CONVERSION AND RELEASE

 

This Conversion and Release (the “Release”) is dated as of March 21, 2011.  Pollex, Inc. (the “Company”) on the one hand, and Joytoto Co, Ltd. (the “Holder”) on the other hand, hereby acknowledge and agree that the Company currently owes the Holder $80,000 (the “Indebtedness”).  The Holder, hereby agree to convert $20,000 of the Indebtedness, into 166,000 shares (the “Shares”) of common stock of the Company (that portion of the Indebtedness converted, the “Converted Indebtedness”).

 

Following the conversion, (1) all of the Holders’ rights and claims to the Converted Indebtedness are hereby terminated, forgiven and discharged, and the Holders are not entitled to any other payments from the Company and/or its affiliates (including parent entities) with respect to the Converted Indebtedness, (2) all of the Holders irrevocably and unconditionally release the Company, its predecessors,  its parents, subsidiaries, affiliates, and past, present and future officers, directors, agents, consultants, employees, representatives, and insurers, as applicable, together with all successors and assigns of any of the foregoing (collectively, the “Released Parties”), of and from all claims, demands, actions, causes of action, rights of action, contracts, controversies, covenants, obligations, agreements, damages, penalties, interest, fees, expenses, costs, remedies, reckonings, extents, responsibilities, liabilities, suits, and proceedings of whatsoever kind, nature, or description, direct or indirect, vested or contingent, known or unknown, suspected or unsuspected, in contract, tort, law, equity, or otherwise, under the laws of any jurisdiction, that the Holders or their legal representatives, successors or assigns, ever had, now have, or hereafter can, shall, or may have, against the Released Parties, for, upon, or by reason of any matter, cause, or thing whatsoever from the beginning of the world through, and including, the date of conversion, as it relates to the Converted Indebtedness, (3) the Holders have not assigned or transferred any claim they are releasing, nor have they purported to do so, and (4) the Holders will execute any and all other documentation as may be necessary to implement and confirm the provisions of this Release.

 

The Holder hereby represents and confirms that it:

 

(a)            Information on the Company.  Holder has been furnished with or has had access to such information and materials concerning the Company as have been requested by Holder.  In addition, Holder may have received in writing from the Company such other information concerning its operations, financial condition prospects and other matters as Holder has requested in writing (such other information is collectively the "Other Written Information") and considered all factors Holder deems material in deciding on the advisability of acquiring in the Shares.

 

(b)  Holder has adequate means of providing for current needs and contingencies, has no need for liquidity in the investment, and is able to bear the economic risk of an investment in the Shares offered by the Company of the size contemplated.  The Holder represents that the Holder is able to bear the economic risk of the investment and at the present time could afford a complete loss of such investment.  The Holder has had a full opportunity to inspect the books and records of the Company and to make any and all inquiries of The Company’s officers and directors regarding the Company and its business as the Holder has deemed appropriate.

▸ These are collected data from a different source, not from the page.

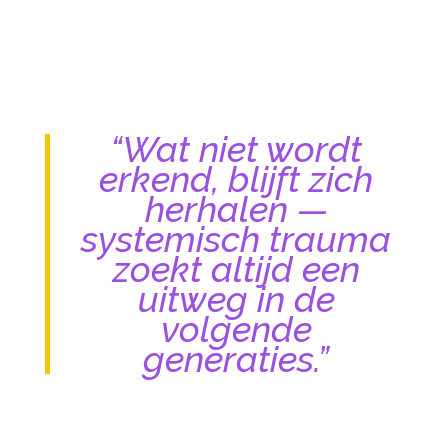
“Wat niet wordt
erkend, blijft zich
herhalen —
systemisch trauma
zoekt altijd een
uitweg in de
volgende
generaties.”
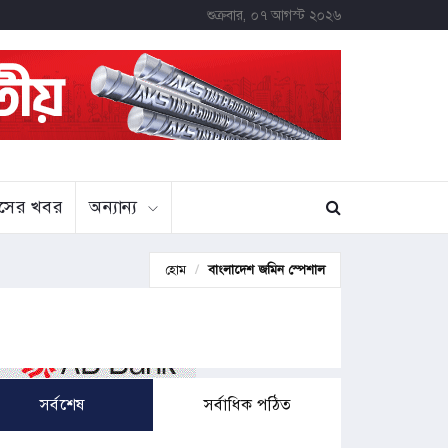
শুক্রবার, ০৭ আগস্ট ২০২৬
বাসের খবর
অন্যান্য
হোম
বাংলাদেশ জমিন স্পেশাল
সর্বশেষ
সর্বাধিক পঠিত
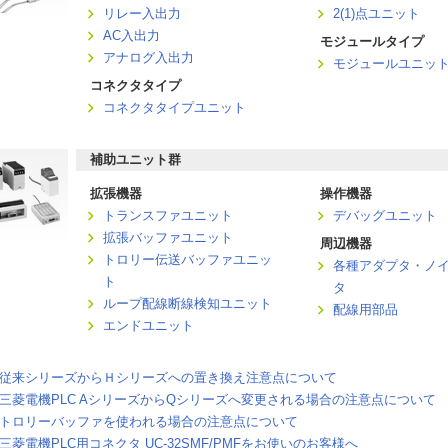
リレー入出力
2(1)点ユニット
AC入出力
モジュールタイプ
アナログ入出力
モジュールユニッ
コネクタタイプ
コネクタタイプユニット
補助ユニット群
拡張機器
操作機器
トランスファユニット
デバッグユニット
拡張バッファユニット
周辺機器
トロリー伝送バッファユニッ
各種アダプタ・ノ
ト
タ
ループ配線断線検知ユニット
配線用部品
エンドユニット
従来シリーズからＨシリーズへの置き換え注意点について
三菱電機PLC AシリーズからQシリーズへ変更される場合の注意点について
トロリーバッファを使われる場合の注意点について
三菱電機PLC用コネクタ UC-32SMF/PMFをお使いのお客様へ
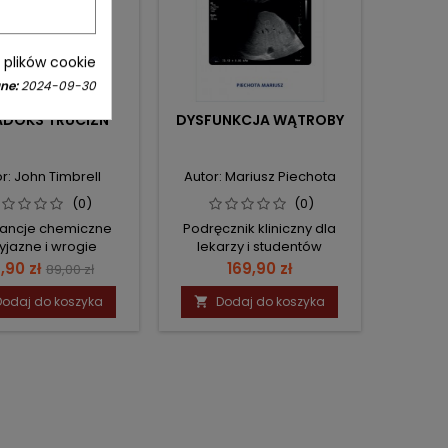
i plików cookie
ne:
2024-09-30
ADOKS TRUCIZN
DYSFUNKCJA WĄTROBY
r: John Timbrell
Autor: Mariusz Piechota
(0)
(0)
ancje chemiczne
Podręcznik kliniczny dla
yjazne i wrogie
lekarzy i studentów
ena
Cena
Cena
,90 zł
169,90 zł
89,00 zł
podstawowa
Dodaj do koszyka
Dodaj do koszyka

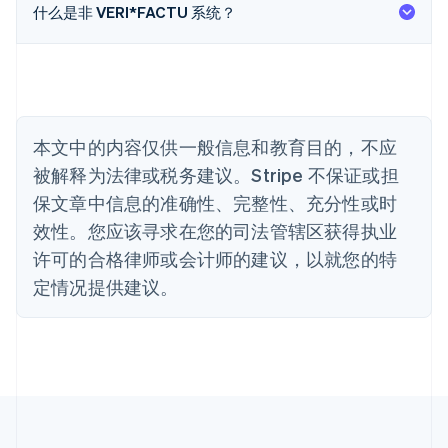
Português
English
什么是非 VERI*FACTU 系统？
保加利亚
English
比利时
Nederlands
Français
Deutsch
English
波兰
English
丹麦
本文中的内容仅供一般信息和教育目的，不应
English
被解释为法律或税务建议。Stripe 不保证或担
德国
保文章中信息的准确性、完整性、充分性或时
Deutsch
English
法国
效性。您应该寻求在您的司法管辖区获得执业
Français
English
许可的合格律师或会计师的建议，以就您的特
芬兰
定情况提供建议。
English
Svenska
荷兰
Nederlands
English
加拿大
English
Français
捷克
English
克罗地亚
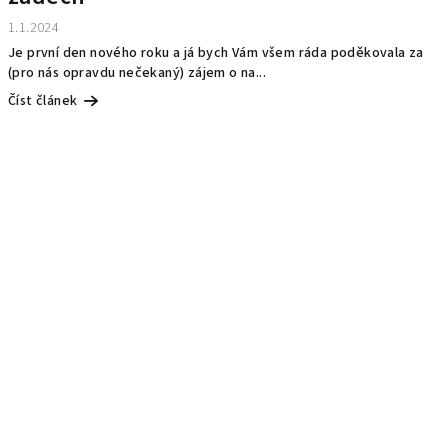
1.1.2024
Je první den nového roku a já bych Vám všem ráda poděkovala za
(pro nás opravdu nečekaný) zájem o na...
Číst článek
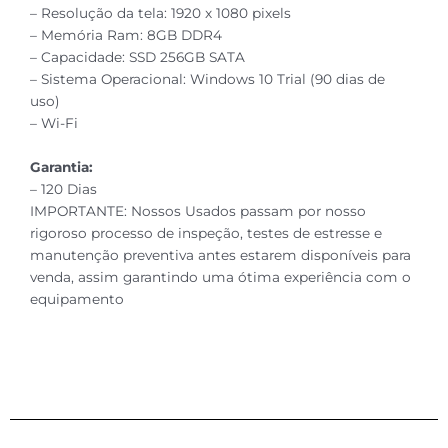
– Resolução da tela: 1920 x 1080 pixels
– Memória Ram: 8GB DDR4
– Capacidade: SSD 256GB SATA
– Sistema Operacional: Windows 10 Trial (90 dias de
uso)
– Wi-Fi
Garantia:
– 120 Dias
IMPORTANTE: Nossos Usados passam por nosso
rigoroso processo de inspeção, testes de estresse e
manutenção preventiva antes estarem disponíveis para
venda, assim garantindo uma ótima experiência com o
equipamento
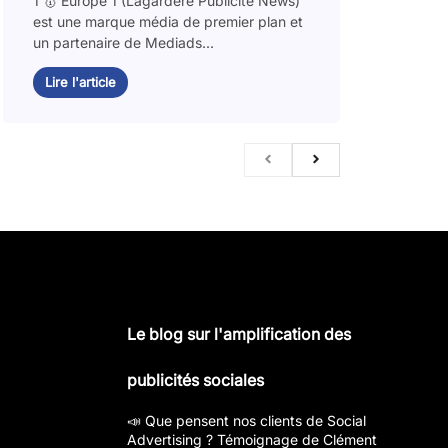
1 🥇 Europe 1 (Lagardère Publicité News)
est une marque média de premier plan et
un partenaire de Mediads...
Lire l'article
Le blog sur l'amplification des
publicités sociales
📣 Que pensent nos clients de Social
Advertising ? Témoignage de Clément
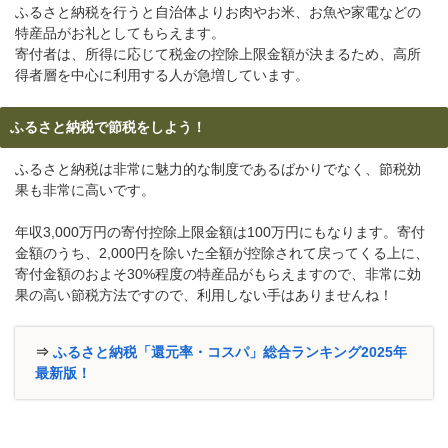
ふるさと納税を行うと自治体よりお肉やお米、お魚や家電などの
特産品がお礼としてもらえます。
寄付者は、所得に応じて税金の控除上限金額が決まるため、高所
得者層を中心に利用する人が急増しています。
ふるさと納税で節税をしよう！
ふるさと納税は非常に魅力的な制度であるばかりでなく、節税効
果も非常に高いです。
年収3,000万円の寄付控除上限金額は100万円にもなります。寄付
金額のうち、2,000円を除いた全額が控除されて戻ってくる上に、
寄付金額のおよそ30%程度の特産品がもらえますので、非常に効
果の高い節税方法ですので、利用しない手はありませんね！
⇒
ふるさと納税「還元率・コスパ」総合ランキング2025年
最新版！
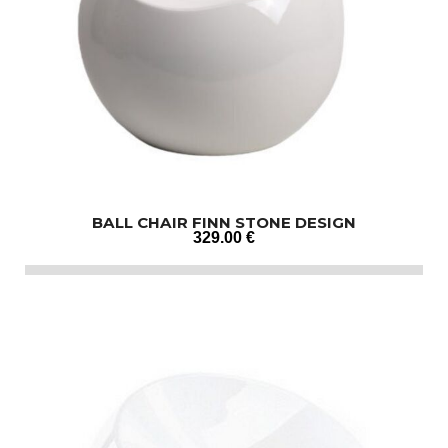
BALL CHAIR FINN STONE DESIGN
329
.00
€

(c)           Information on Holder.  The Holder is, and on each date on which the Holder continues to own restricted securities will be, an “Accredited Investor” as defined in Rule 501(a) under the Securities Act. In general, an “Accredited Investor” is deemed to be an institution with assets in excess of $5,000,000 or individuals with a net worth in excess of $1,000,000 (excluding such person’s residence) or annual income exceeding $200,000 or $300,000 jointly with his or her spouse.  Notwithstanding the foregoing, if the Holder is a Non-U.S. Person (a “Reg S Person”), such Holder hereby represents that the representations contained in paragraphs (1) through (7) of this section are true and correct with respect to such Holder:

 

(1)           (i) the issuance and sale to such Reg S Person of the Shares is intended to be exempt from the registration requirements of the Securities Act, pursuant to the provisions of Regulation S; (ii) it is not a “U.S. Person,” as such term is defined in Regulation S, and is not acquiring the Shares for the account or benefit of any U.S. Person; and (iii) the offer and sale of the Shares has not taken place, and is not taking place, within the United States of America or its territories or possessions.  Such Reg S Person acknowledges that the offer and sale of the Shares has taken place, and is taking place in an “offshore transaction,” as such term is defined in Regulation S.

(2)           Such Reg S Person acknowledges and agrees that, pursuant to the provisions of Regulation S, the Shares cannot be sold, assigned, transferred, conveyed, pledged or otherwise disposed of to any U.S. Person or within the United States of America or its territories or possessions for a period of one year from and after the Closing Date, unless such Shares are registered for sale in the United States pursuant to an effective registration statement under the Securities Act or another exemption from such registration is available.  Such Reg S Person acknowledges that it has not engaged in any hedging transactions with regard to the Shares.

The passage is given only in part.